Chez Audi, la “rationalisation” ne rime clairement pas avec simplification. Dans la famille A3, le cabriolet a disparu, mais il reste encore plusieurs carrosseries au menu : la Sportback, la berline, et aussi la Allstreet — une déclinaison façon SUV, rehaussée de 2 cm et habillée en conséquence.
Et sous le capot, même philosophie : essence, diesel et hybride rechargeable continuent de cohabiter, avec à chaque fois deux niveaux de puissance. À cela s’ajoutent les versions plus musclées : S3 (245 ch) et RS3 (400 ch) (la RS3 est aussi mentionnée à 394 ch plus loin dans le contenu).

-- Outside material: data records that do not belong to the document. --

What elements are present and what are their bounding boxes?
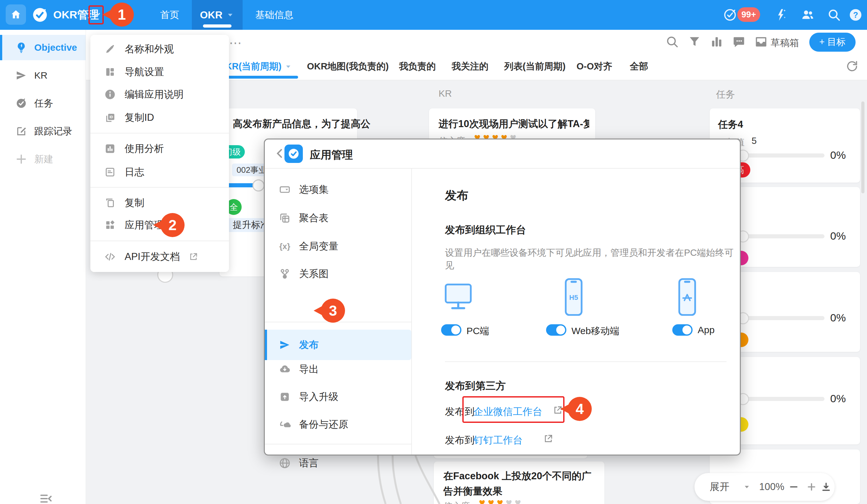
- sidebar-item-label: KR: [34, 70, 47, 81]
- okr-app-screen: ⋯ 草稿箱 + 目标 OKR(当前周期) OKR地图(我负责的) 我负责的 我关…: [0, 0, 867, 504]
- task-progress-value: 0%: [830, 149, 846, 161]
- sidebar-item-label: Objective: [34, 42, 77, 53]
- sidebar-item-task[interactable]: 任务: [0, 91, 86, 116]
- draftbox-label[interactable]: 草稿箱: [771, 36, 799, 50]
- progress-track[interactable]: [743, 316, 824, 320]
- app-grid-icon: [104, 219, 116, 231]
- column-header-kr: KR: [439, 88, 452, 99]
- section-divider: [445, 361, 727, 362]
- tab-okr-current-cycle[interactable]: OKR(当前周期): [218, 58, 292, 75]
- modal-app-icon: [285, 144, 303, 163]
- progress-value: 0%: [830, 311, 846, 324]
- modal-nav-backup-restore[interactable]: 备份与还原: [265, 414, 411, 435]
- search-icon[interactable]: [665, 35, 679, 49]
- publish-heading: 发布: [445, 188, 468, 204]
- help-icon[interactable]: ?: [849, 8, 863, 22]
- external-link-icon[interactable]: [543, 434, 553, 444]
- comment-icon[interactable]: [732, 35, 746, 49]
- progress-track[interactable]: [743, 234, 824, 238]
- code-icon: [104, 251, 116, 262]
- progress-track[interactable]: [743, 397, 824, 401]
- more-dots-icon[interactable]: ⋯: [229, 35, 243, 50]
- todo-check-icon[interactable]: [723, 8, 737, 22]
- collapse-sidebar-icon[interactable]: [39, 492, 53, 504]
- facebook-kr-card[interactable]: 在Facebook 上投放20个不同的广告并衡量效果 信心度 ♥♥♥♥♥: [434, 461, 604, 504]
- zoom-level: 100%: [759, 473, 784, 501]
- menu-item-copy-id[interactable]: ID 复制ID: [90, 108, 229, 128]
- app-settings-menu: 名称和外观 导航设置 编辑应用说明 ID 复制ID 使用分析 日志: [90, 35, 229, 272]
- download-icon[interactable]: [821, 473, 832, 501]
- add-objective-button[interactable]: + 目标: [809, 33, 856, 52]
- info-icon: [104, 89, 116, 100]
- facebook-card-title: 在Facebook 上投放20个不同的广告并衡量效果: [443, 469, 596, 499]
- tab-my-responsible[interactable]: 我负责的: [399, 58, 436, 75]
- log-icon: [104, 166, 116, 178]
- menu-item-edit-description[interactable]: 编辑应用说明: [90, 84, 229, 105]
- org-workbench-section-title: 发布到组织工作台: [445, 223, 526, 237]
- expand-caret-icon[interactable]: [743, 473, 751, 501]
- sidebar-item-track-record[interactable]: 跟踪记录: [0, 119, 86, 144]
- analytics-icon: [104, 143, 116, 154]
- tab-okr-map[interactable]: OKR地图(我负责的): [307, 58, 389, 75]
- braces-x-icon: {x}: [279, 240, 291, 252]
- menu-item-duplicate[interactable]: 复制: [90, 193, 229, 213]
- active-nav-underline: [203, 24, 232, 28]
- modal-nav-divider: [265, 444, 411, 445]
- menu-item-nav-settings[interactable]: 导航设置: [90, 62, 229, 82]
- menu-item-usage-analytics[interactable]: 使用分析: [90, 139, 229, 159]
- app-toggle[interactable]: [672, 324, 693, 336]
- edit-square-icon: [15, 125, 27, 137]
- tab-all[interactable]: 全部: [630, 58, 648, 75]
- draftbox-icon[interactable]: [754, 35, 768, 49]
- lightbulb-icon: [15, 42, 27, 54]
- confidence-hearts: ♥♥♥♥♥: [479, 496, 524, 504]
- app-logo-icon: [32, 7, 48, 23]
- refresh-icon[interactable]: [845, 59, 859, 73]
- home-button[interactable]: [6, 4, 26, 25]
- pencil-icon: [104, 43, 116, 55]
- zoom-out-icon[interactable]: [788, 473, 799, 501]
- tab-oo-align[interactable]: O-O对齐: [577, 58, 612, 75]
- modal-nav-relation-graph[interactable]: 关系图: [265, 264, 411, 284]
- modal-nav-export[interactable]: 导出: [265, 359, 411, 380]
- menu-item-api-docs[interactable]: API开发文档: [90, 246, 229, 267]
- nav-item-home[interactable]: 首页: [160, 0, 179, 30]
- web-toggle[interactable]: [546, 324, 566, 336]
- members-icon[interactable]: [801, 8, 815, 22]
- sidebar-item-create[interactable]: 新建: [0, 146, 86, 172]
- global-search-icon[interactable]: [827, 8, 841, 22]
- send-icon: [15, 69, 27, 81]
- external-link-icon: [189, 252, 198, 262]
- step4-marker: 4: [568, 397, 592, 421]
- scrollbar-thumb[interactable]: [861, 101, 865, 193]
- app-device-icon: [670, 278, 705, 316]
- home-icon: [10, 9, 22, 20]
- menu-divider: [90, 241, 229, 241]
- chart-icon[interactable]: [710, 35, 724, 49]
- pc-toggle[interactable]: [441, 324, 461, 336]
- modal-nav-global-variables[interactable]: {x} 全局变量: [265, 236, 411, 256]
- nav-item-okr[interactable]: OKR: [192, 0, 243, 30]
- left-sidebar: Objective KR 任务 跟踪记录 新建: [0, 30, 86, 504]
- menu-item-log[interactable]: 日志: [90, 162, 229, 182]
- modal-title: 应用管理: [310, 148, 353, 162]
- tab-list-current-cycle[interactable]: 列表(当前周期): [504, 58, 565, 75]
- expand-button[interactable]: 展开: [710, 473, 729, 501]
- sparkle-bolt-icon[interactable]: [774, 8, 788, 22]
- filter-icon[interactable]: [687, 35, 702, 49]
- objective-progress-knob[interactable]: [253, 179, 265, 191]
- dingtalk-workbench-link[interactable]: 钉钉工作台: [473, 434, 523, 447]
- sidebar-item-objective[interactable]: Objective: [0, 35, 86, 60]
- task-progress-track[interactable]: [743, 153, 824, 157]
- modal-nav-import-upgrade[interactable]: 导入升级: [265, 387, 411, 407]
- nav-item-basic-info[interactable]: 基础信息: [255, 0, 293, 30]
- zoom-in-icon[interactable]: [806, 473, 817, 501]
- menu-item-name-appearance[interactable]: 名称和外观: [90, 39, 229, 59]
- modal-nav-aggregate-tables[interactable]: 聚合表: [265, 208, 411, 228]
- modal-nav-publish[interactable]: 发布: [265, 330, 411, 360]
- sidebar-item-kr[interactable]: KR: [0, 63, 86, 88]
- modal-nav-option-sets[interactable]: 选项集: [265, 179, 411, 200]
- tab-my-followed[interactable]: 我关注的: [452, 58, 488, 75]
- modal-nav-language[interactable]: 语言: [265, 453, 411, 473]
- kr-card-title: 进行10次现场用户测试以了解TA-复制: [439, 117, 589, 131]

Ce catalogue toujours très fourni participe à la bonne santé de la compacte sur le marché français : il est indiqué qu’elle dépasse 4 000 unités vendues (toutes carrosseries confondues) et qu’elle progresse nettement par rapport à l’année précédente, là où ses rivales BMW Série 1 et Mercedes Classe A ne suivent pas forcément la même trajectoire.
À l’extérieur, inutile de s’attendre à une révolution : la différence avec l’A3 actuelle n’est pas flagrante au premier regard. Les évolutions citées se résument à une signature LED retravaillée à l’intérieur de blocs optiques annoncés comme inchangés, ainsi qu’à des ouïes d’aération (factices) redessinées en bas du bouclier. Pour le reste, rien ne bouge.
Le gros changement, c’est dedans. Audi annonce avoir entièrement revu la planche de bord pour rapprocher l’A3 de l’ambiance des autres modèles de la marque.
Concrètement, l’ancienne présentation avec deux écrans distincts laisse place à une grande surface incurvée qui regroupe deux écrans séparés :
• 11,9 pouces derrière le nouveau volant, pour toutes les informations de conduite
• 12,8 pouces pour l’écran central, dédié au multimédia
Ce nouvel agencement a un effet domino : les aérateurs en partie haute disparaissent et sont repositionnés plus bas. Conséquence soulignée : l’effet cockpit de l’ancienne architecture, qui distinguait l’A3 des autres compactes, disparaît. L’A3 s’aligne donc davantage sur la tendance des grands écrans, sans aller jusqu’à proposer une troisième dalle comme certains modèles plus haut de gamme (la nouvelle A6 est citée en exemple).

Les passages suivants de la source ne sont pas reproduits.